If "diffs" and "snapshots" are leaky abstractions, that often enough lead you ba...

If "diffs" and "snapshots" are leaky abstractions, that often enough lead you badly astray, then why insist on these abstractions in the first place?

Why not just teach people the mental model behind Git up-front? Objects form an immutable directed acyclic graph, human-readable names point at objects, there are some rules by which the graph is being extended and pruned, and by which names (references) are being updated to point at different objects.

This isn't a hard mental model, not for programmers (for whom the tool is intended in the first place). If you know how the most basic pointer-based data structures - a linked list, a tree, a directed graph - work, then learning the actual model isn't hard, immediately clarifies why Git does what it does. It should be taught to people up front.

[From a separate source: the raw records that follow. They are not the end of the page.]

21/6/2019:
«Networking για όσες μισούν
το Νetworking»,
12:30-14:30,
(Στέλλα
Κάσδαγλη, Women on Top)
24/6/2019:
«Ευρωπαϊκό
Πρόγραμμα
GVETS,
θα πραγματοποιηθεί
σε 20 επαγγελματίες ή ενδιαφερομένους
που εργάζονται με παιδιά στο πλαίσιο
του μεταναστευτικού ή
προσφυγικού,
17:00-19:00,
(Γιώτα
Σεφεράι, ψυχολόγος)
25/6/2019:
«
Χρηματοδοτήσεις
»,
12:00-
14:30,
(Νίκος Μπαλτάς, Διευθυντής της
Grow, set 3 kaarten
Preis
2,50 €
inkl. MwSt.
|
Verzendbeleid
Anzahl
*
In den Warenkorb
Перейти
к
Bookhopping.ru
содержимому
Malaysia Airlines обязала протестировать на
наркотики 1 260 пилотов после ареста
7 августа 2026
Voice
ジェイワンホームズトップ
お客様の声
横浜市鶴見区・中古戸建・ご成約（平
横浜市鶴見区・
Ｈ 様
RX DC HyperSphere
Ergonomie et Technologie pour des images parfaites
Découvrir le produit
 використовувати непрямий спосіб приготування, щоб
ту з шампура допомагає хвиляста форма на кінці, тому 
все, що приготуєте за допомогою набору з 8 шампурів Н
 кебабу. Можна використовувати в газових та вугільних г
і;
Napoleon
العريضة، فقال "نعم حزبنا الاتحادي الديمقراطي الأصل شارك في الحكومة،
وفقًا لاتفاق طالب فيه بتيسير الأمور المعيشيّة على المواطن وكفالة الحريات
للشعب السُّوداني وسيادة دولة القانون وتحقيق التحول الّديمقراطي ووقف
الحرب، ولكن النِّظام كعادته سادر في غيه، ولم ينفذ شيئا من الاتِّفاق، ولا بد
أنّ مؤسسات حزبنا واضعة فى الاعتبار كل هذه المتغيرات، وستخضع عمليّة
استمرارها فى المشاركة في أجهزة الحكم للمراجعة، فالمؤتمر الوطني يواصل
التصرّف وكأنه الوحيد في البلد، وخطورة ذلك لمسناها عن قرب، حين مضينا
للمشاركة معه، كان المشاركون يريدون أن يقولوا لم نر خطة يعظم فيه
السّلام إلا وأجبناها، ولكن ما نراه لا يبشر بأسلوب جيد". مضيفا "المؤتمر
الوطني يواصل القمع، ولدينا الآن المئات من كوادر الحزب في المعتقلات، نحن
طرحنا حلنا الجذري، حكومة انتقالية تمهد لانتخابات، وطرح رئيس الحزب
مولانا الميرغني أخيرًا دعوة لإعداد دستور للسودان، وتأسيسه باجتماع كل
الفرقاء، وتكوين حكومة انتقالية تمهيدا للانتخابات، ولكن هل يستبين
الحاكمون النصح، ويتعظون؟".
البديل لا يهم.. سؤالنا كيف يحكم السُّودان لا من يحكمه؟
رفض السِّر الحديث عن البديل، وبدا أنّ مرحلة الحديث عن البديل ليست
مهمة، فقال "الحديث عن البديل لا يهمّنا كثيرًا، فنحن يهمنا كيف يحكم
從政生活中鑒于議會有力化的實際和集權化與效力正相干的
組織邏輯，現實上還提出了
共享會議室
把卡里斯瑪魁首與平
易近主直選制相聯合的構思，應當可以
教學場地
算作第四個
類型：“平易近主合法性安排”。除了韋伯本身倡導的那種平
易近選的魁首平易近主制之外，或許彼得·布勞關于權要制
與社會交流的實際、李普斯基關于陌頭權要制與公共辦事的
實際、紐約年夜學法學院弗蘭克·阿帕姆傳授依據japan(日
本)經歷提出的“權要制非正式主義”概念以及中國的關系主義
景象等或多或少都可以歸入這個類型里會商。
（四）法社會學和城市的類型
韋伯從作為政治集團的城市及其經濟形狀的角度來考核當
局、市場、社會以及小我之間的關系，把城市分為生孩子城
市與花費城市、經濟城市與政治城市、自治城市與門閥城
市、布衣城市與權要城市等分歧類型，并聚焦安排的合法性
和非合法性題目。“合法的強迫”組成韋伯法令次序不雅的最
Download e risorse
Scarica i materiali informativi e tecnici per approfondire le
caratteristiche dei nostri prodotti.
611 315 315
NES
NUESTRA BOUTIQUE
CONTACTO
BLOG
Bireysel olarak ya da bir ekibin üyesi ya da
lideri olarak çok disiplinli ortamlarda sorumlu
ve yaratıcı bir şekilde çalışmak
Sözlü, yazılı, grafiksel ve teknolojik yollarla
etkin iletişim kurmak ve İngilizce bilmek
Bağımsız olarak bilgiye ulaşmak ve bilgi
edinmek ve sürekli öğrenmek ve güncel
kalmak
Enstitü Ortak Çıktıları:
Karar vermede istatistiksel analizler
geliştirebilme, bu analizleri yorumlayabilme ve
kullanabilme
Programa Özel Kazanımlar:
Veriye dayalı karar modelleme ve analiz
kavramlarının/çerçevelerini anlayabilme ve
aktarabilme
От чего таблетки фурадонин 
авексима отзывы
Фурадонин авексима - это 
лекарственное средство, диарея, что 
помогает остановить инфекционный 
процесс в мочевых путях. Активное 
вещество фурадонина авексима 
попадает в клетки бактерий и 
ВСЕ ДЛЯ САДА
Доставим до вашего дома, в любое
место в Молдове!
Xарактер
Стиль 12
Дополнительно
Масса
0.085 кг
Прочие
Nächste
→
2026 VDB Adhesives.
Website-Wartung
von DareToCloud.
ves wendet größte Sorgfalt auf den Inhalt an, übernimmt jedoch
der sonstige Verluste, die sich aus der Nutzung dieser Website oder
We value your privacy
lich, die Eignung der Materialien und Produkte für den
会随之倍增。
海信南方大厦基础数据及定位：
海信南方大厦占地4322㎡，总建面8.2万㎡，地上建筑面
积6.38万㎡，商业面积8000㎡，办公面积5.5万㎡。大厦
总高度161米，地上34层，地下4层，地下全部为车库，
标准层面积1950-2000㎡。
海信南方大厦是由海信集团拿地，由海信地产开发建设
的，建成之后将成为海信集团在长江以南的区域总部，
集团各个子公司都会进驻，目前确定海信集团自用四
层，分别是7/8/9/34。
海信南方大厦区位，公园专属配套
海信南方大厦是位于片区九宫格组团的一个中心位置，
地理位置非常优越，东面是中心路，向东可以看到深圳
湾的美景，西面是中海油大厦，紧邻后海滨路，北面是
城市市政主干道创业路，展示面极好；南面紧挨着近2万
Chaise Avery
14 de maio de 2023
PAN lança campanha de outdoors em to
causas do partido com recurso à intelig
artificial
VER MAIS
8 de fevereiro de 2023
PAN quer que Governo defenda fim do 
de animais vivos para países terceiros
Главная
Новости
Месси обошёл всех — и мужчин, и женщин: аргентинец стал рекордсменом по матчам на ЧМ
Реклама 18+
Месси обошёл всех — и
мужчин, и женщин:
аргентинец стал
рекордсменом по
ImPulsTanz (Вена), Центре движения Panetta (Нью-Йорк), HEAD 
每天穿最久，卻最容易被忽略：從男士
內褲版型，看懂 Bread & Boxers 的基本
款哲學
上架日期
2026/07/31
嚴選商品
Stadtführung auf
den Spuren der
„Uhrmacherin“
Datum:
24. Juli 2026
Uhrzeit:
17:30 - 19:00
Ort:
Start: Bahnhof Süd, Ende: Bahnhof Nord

A commit isn't a diff, and it isn't a snapshot. It's a bunch of objects Git creates for you, where the "commit" object points at previous commits and at a tree, built of "tree" and "blob" objects. When Git wants to know how to recreate your file structure, it starts at the "commit" object and walks the graph to discover what files and folders should exist. When you make a change and perform the "commit" action, Git creates a new "commit" object and a new "tree" object for it, and add more objects to the graph to encode what changed, while reusing previously existing objects for things that did not change. The end state is, if you start at your new "commit" object and walk the graph, the resulting description of your file structure should be equal to what's on your hard drive when you made your commit.

Trying to paper over that with "friendly abstractions" is what makes Git difficult to understand.